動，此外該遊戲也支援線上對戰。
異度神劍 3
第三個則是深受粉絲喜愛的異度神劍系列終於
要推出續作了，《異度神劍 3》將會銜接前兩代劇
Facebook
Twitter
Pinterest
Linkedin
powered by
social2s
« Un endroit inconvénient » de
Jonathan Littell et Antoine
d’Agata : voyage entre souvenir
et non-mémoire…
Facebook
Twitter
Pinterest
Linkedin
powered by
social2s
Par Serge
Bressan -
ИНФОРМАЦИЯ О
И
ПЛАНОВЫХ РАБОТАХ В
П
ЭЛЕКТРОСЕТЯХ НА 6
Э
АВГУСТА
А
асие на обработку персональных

━━━━━━━━━━━━━━━━━━━━━━━━━━━━━━

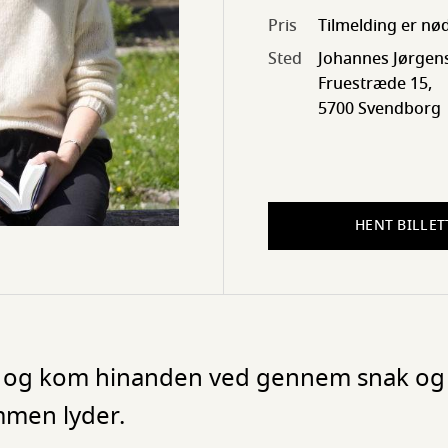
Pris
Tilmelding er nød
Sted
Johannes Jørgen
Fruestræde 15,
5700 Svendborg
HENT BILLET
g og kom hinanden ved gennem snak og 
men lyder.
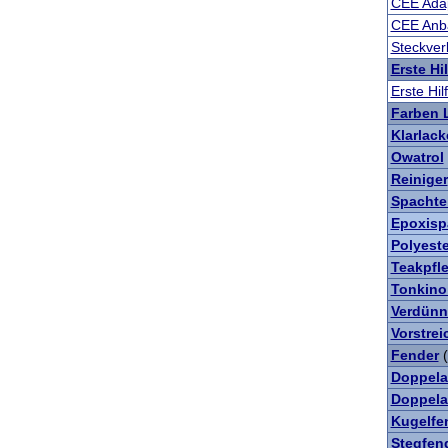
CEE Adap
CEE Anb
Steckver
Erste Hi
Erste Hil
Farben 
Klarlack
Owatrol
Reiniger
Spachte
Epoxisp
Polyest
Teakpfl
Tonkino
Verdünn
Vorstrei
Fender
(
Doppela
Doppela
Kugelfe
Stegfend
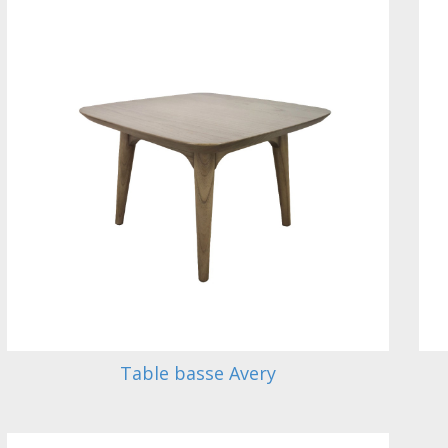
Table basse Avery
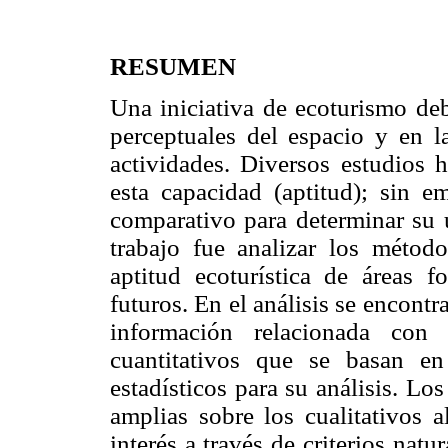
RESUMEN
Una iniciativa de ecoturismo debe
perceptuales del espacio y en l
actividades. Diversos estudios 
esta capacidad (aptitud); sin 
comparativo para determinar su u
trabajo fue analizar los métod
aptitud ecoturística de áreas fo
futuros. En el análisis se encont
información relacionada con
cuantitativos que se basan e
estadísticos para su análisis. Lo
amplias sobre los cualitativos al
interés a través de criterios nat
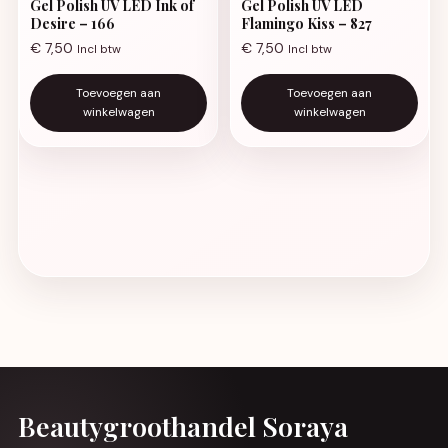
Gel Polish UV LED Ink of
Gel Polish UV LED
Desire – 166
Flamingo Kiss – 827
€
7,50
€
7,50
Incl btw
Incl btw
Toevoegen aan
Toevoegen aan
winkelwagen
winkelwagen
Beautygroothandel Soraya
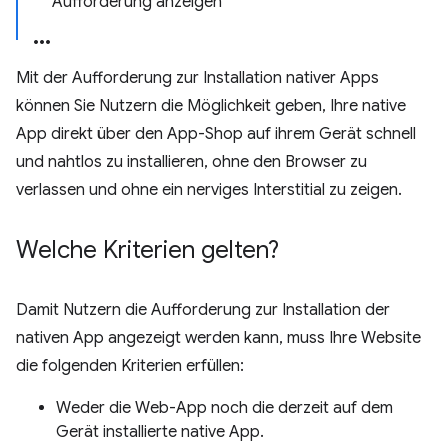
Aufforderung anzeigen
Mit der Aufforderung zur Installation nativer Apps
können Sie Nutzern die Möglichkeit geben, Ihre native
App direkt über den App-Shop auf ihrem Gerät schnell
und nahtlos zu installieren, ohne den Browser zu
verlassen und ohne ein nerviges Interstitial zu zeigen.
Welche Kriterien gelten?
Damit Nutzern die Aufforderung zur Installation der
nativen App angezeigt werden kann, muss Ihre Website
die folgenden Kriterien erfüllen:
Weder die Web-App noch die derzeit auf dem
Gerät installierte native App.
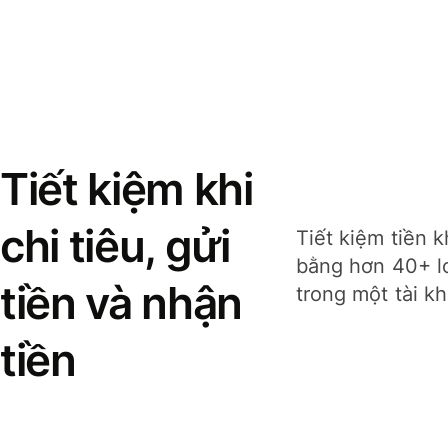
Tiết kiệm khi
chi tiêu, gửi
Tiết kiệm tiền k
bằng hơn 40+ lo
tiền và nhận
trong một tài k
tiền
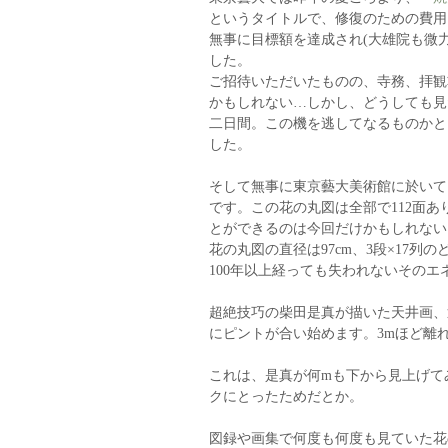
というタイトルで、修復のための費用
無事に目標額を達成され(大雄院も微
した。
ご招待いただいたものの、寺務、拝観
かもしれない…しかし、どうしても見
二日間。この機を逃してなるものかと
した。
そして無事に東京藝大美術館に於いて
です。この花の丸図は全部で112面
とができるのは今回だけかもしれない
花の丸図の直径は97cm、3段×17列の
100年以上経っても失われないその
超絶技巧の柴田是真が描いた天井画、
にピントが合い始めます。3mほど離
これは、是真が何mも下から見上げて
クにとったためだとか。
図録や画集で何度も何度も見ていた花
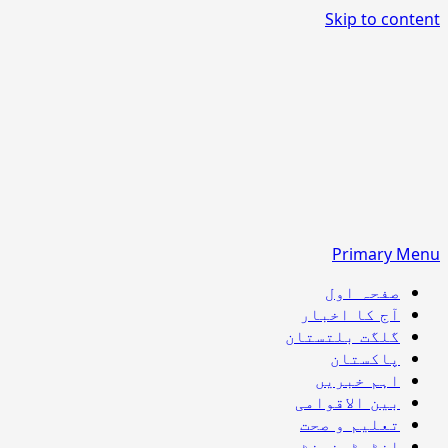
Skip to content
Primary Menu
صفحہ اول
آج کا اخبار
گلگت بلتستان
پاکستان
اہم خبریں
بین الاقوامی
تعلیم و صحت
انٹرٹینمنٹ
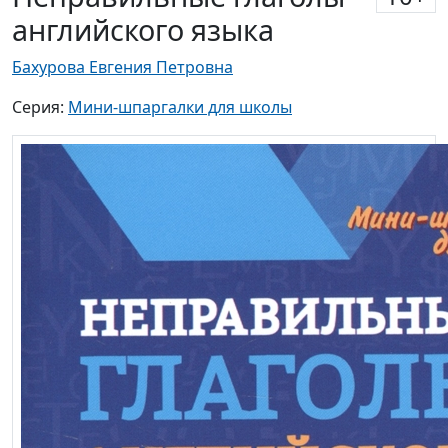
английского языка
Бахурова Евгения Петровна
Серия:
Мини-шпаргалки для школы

━━━━━━━━━━━━━━━━━━━━━━━━━━━━━━

## About this task
Search the preceding listing for "aptitud", then copy every line that holds it.

## Task response
esta capacidad (aptitud); sin 
aptitud ecoturística de áreas fo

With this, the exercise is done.